Mary Mannering was an English actress, born in London. She studied for the stage under Hermann Vezin. She made her debut at Manchester in 1892 under her own name of Florence Friend.
Biography
Born Florence Friend, she was the daughter of Richard Friend and Elise Whiting. She was induced by producer Daniel Frohman to come to New York in 1896. In the United States, she began playing as "Mary Mannering". Mannering's American debut, in the title role in Henry V. Esmond's The Courtship of Leonie, was at Daniel Frohman's original Lyceum Theatre on December 1, 1896. Other plays with the Lyceum company included Sydney Grundy's The Late Mr. Castello on December 14, 1896, Frances Hodgson Burnett and George Fleming's The First Gentleman of Europe, Louis N. Parker's The Mayflower, and Arthur Wing Pinero's The Princess and the Butterfly, The Tree of Knowledge by R.C. Carton, Trelawny of the 'Wells' by Pinero, Americans at Home by Grace Livingstone Furniss, and John Ingerfield by Jerome K. Jerome.

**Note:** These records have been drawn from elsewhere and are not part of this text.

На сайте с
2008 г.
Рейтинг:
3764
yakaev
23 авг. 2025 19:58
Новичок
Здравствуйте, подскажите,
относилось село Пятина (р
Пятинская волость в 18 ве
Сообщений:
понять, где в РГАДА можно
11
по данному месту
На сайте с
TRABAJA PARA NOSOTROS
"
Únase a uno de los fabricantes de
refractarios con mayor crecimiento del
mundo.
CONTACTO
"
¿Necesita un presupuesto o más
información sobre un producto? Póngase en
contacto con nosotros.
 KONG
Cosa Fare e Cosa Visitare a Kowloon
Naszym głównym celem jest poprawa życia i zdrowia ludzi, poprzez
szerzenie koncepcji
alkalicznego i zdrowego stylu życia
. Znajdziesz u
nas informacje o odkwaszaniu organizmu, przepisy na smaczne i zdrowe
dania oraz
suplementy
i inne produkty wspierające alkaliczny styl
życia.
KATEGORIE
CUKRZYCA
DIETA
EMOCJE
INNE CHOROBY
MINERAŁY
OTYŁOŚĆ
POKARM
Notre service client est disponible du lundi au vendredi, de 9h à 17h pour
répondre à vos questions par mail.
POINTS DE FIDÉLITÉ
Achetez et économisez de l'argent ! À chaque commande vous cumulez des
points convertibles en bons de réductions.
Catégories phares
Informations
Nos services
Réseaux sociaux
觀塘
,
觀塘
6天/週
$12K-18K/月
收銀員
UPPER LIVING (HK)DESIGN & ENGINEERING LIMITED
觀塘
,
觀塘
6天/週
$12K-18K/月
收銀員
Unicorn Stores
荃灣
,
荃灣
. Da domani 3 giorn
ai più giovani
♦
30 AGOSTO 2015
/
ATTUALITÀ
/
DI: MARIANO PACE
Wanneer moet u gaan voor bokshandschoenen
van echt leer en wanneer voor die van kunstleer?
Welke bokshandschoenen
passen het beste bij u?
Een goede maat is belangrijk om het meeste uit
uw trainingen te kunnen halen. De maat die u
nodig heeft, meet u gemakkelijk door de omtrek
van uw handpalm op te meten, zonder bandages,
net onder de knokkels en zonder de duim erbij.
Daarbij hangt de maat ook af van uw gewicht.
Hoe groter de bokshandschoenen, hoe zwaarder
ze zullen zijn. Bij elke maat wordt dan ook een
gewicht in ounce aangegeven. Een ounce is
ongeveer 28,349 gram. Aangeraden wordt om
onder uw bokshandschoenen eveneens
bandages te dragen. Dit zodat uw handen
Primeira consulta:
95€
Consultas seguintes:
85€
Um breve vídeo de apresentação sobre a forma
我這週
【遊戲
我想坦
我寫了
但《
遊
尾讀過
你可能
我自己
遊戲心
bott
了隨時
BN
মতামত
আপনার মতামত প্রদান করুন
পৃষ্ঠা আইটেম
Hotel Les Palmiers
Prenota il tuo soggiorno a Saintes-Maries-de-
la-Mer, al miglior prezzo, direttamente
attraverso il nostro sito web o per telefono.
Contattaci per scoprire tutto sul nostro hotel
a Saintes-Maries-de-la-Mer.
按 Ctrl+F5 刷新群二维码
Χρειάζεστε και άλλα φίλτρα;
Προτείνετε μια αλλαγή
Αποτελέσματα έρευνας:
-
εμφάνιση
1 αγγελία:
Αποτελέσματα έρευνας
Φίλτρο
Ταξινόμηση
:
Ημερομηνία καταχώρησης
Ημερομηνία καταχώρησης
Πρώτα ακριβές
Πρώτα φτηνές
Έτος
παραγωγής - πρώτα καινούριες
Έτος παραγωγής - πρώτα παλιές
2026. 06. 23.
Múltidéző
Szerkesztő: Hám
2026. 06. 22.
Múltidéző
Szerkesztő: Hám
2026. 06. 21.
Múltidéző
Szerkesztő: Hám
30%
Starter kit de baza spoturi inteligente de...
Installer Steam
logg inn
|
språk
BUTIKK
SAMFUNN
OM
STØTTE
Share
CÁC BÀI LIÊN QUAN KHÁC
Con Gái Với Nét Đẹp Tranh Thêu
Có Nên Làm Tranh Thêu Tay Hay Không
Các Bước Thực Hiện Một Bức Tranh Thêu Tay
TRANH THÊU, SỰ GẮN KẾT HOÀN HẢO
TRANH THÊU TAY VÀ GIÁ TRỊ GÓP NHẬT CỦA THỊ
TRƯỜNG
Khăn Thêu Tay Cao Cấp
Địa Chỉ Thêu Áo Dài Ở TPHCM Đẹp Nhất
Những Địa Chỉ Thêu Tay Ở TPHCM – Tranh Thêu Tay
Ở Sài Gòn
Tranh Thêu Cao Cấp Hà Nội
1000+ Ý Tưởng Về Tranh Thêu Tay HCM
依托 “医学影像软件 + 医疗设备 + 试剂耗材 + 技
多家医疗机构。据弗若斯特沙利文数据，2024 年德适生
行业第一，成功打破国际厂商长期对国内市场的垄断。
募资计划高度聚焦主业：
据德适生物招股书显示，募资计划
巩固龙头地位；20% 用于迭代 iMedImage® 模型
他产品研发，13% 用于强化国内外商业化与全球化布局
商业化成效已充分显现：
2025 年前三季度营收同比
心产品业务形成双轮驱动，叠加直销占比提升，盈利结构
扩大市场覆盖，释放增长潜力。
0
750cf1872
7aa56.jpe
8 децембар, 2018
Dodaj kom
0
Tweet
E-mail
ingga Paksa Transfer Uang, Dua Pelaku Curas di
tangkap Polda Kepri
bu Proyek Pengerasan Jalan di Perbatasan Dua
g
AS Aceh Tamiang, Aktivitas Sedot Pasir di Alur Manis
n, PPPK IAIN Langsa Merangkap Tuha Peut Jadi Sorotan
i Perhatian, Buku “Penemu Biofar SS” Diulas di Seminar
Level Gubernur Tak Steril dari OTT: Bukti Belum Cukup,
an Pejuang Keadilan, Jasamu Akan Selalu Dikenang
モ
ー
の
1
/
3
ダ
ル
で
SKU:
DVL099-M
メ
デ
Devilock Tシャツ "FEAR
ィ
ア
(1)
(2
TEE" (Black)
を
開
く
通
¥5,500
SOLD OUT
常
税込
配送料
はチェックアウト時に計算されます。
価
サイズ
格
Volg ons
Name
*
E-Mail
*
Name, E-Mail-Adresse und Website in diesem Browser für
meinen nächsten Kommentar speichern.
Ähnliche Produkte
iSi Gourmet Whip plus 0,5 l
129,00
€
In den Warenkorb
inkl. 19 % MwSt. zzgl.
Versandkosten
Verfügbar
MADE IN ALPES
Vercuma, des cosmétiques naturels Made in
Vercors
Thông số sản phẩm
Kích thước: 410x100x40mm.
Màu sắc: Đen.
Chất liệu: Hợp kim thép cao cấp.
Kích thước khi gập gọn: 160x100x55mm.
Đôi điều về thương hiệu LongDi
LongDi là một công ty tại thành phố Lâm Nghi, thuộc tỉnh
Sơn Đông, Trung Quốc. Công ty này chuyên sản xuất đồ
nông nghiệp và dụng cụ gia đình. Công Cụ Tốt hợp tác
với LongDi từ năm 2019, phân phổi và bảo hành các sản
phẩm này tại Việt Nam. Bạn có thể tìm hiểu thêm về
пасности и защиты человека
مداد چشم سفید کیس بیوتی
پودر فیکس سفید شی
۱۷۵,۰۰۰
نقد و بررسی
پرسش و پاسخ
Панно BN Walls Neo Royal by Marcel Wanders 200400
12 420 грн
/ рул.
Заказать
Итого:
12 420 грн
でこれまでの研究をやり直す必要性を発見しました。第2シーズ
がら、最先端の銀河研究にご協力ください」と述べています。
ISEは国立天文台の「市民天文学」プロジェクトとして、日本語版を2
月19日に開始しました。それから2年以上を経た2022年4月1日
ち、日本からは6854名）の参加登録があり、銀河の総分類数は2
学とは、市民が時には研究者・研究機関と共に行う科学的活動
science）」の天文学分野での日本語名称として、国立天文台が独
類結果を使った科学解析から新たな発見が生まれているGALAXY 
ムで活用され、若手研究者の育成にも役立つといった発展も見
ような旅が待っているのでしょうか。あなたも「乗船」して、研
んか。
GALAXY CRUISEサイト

In 1900 Mannering starred at Buffalo, N. Y. and then in the Broadway debut of Janice Meredith, in the title role opposite Robert Drouet who played Colonel Jack Brereton in the four-act play based on a novel of the same name by Paul Leicester Ford. Thereafter, she played leading parts in White Roses ; The Truants ; The Independent Miss Gower ; A Man's World and The Garden of Allah.
Personal life
She married James K. Hackett, the Lyceum company's leading actor, on May 2, 1897, though the marriage was not announced until January 1898. They had a daughter, Elise, in 1904. She later married Frederick E. Wadsworth. She died, a widow, on January 21, 1953 at Los Angeles.
Publications
Blum, Daniel C., Great Stars of the American Stage #Profile 9, c.1952
Brown, Thomas Allston, A History of the New York Stage from the First Performance in 1732 to 1901, Volume III, New York: Dodd, Mead & Company, 1903.
Moses, Montrose J., "Famous Families of American Players: No. 3 - The Hacketts", The Theatre Magazine, v.V n.47, January 1905, pp. 13–16.